Starting at the bench scale in 2003 and fiddling with mixture after mixture, NRRI is now able to produce solid biofuels that perform at comparable energy values to coal in fossil coal-burning facilities. The biofuel emissions have no heavy metal pollutants and greatly reduced sulfur levels. As an added benefit, the biomass feedstock can be invasive plants, woody and agricultural waste, secondary wood species, and beetle-killed wood resources.
NRRI envisions this to be a supplement to fossil coal that helps reduce harmful coal emissions to meet state and federal mandates while minimizing new capital requirements at existing power and industrial plants.
“What’s really exciting, and what we’ve been working so hard on, is being able to produce this product at a commercially-relevant scale,” said Don Fosnacht, NRRI initiative director for Renewable Energy. “We had to find a way to make it physically robust and water-resistant for easy shipping and handling, and scale it up to 6 tons per day output. It wasn’t easy.”
The United States is moving away from fossil fuels – Oregon is the first state to aim for coal-free power by 2020 – but the transition will be slow. NRRI helped to monitor a significant trial of solid biofuel at a Portland electric plant in 2017. They completely replaced the fossil coal with 3,500 tons of biofuel with only minor mechanical changes. This trial demonstrated that this similar biofuel provides roughly 2,500 BTU per pound increase over typical output for Powder River Basin coals.

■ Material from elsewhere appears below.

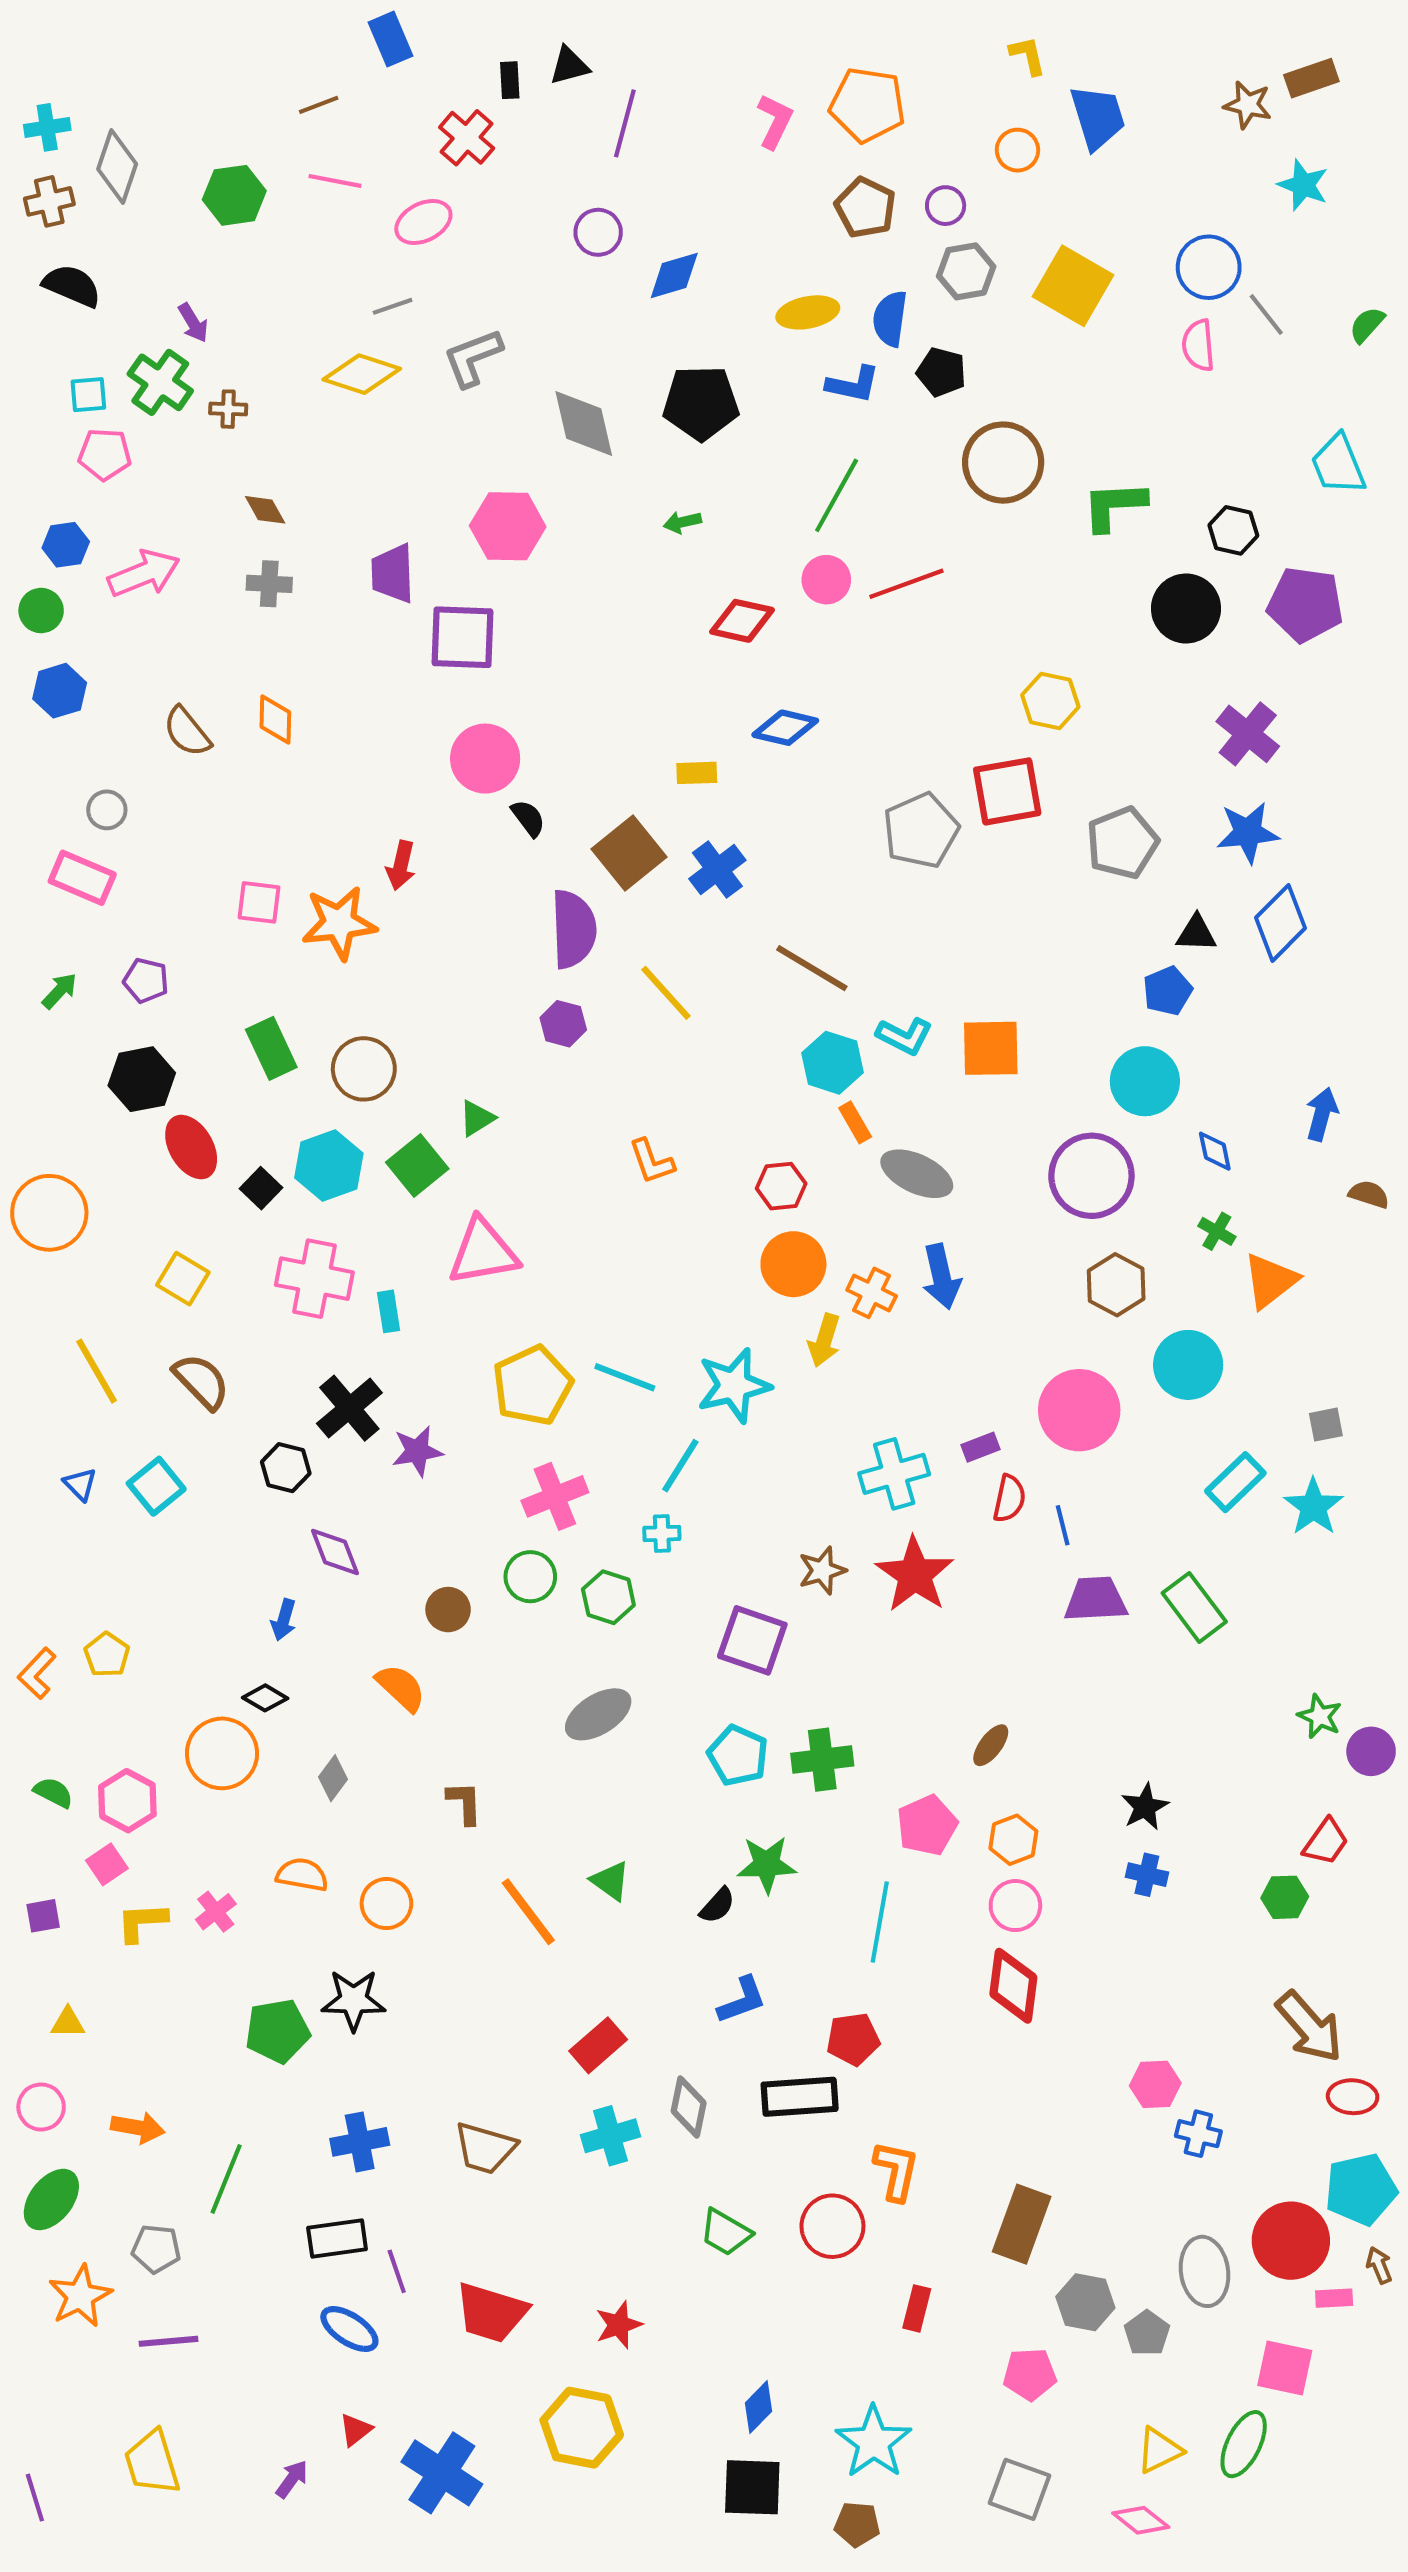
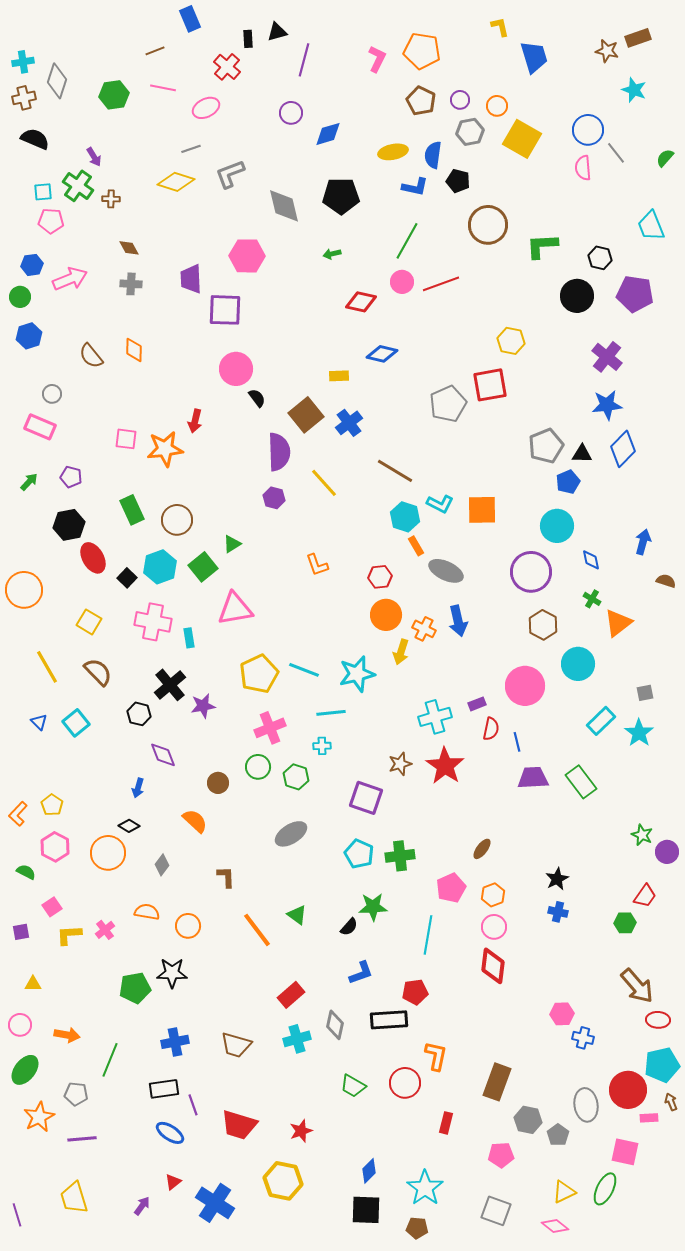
orange circle: (1017, 150) -> (497, 106), moved
gray pentagon: (1122, 843) -> (546, 446), moved
cyan line: (680, 1466) -> (331, 713), turned 52
pink hexagon: (127, 1801) -> (55, 847), moved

The biofuel can be made with two processes: Torrefaction (a dry roasting method) or Hydrothermal Carbonization (a pressure cooking method). NRRI’s large scale rotary kiln is best for roasting wood chips to make solid fuels. The second reactor is like a large pressure cooker that can take other plant biomass (milfoil, invasive cattails and agricultural waste) to make an “energy mud” that is formed into solid fuels.
“If you think about how Mother Nature made fossil coal, it’s time, pressure and heat,” explained NRRI Engineer Tim Hagen. “We’re doing those same processes, but instead of millions of years, we’re doing it in a few hours. And because minerals don’t get into the mix, we don’t have those potential pollutants.”
And while this is exciting progress, NRRI is already gearing up for the next steps of biofuel development. Using a high pressure gasification process on the solid fuels, they hope to demonstrate the conversion of the solid biofuel into a synthetic natural gas (sometimes called “syngas”). Other products would be high value chemicals, liquid fuels and activated carbon.
White wood pellets have made it to market as a coal alternative and they’re a large U.S. export to Europe. But unlike NRRI’s solid biofuel, white wood pellets require major infrastructure changes at the power plant including massive warehouses, and they easily break down during transport and exposure to weather.
NRRI’s renewable energy research was funded by a grant from Xcel Energy, Minnesota Next Generation Energy Board/MN Dept. of Agriculture, Minnesota Power, Heetway, K.R.Komarek, Inc. and the Consortium for Advanced Wood to Energy Solutions.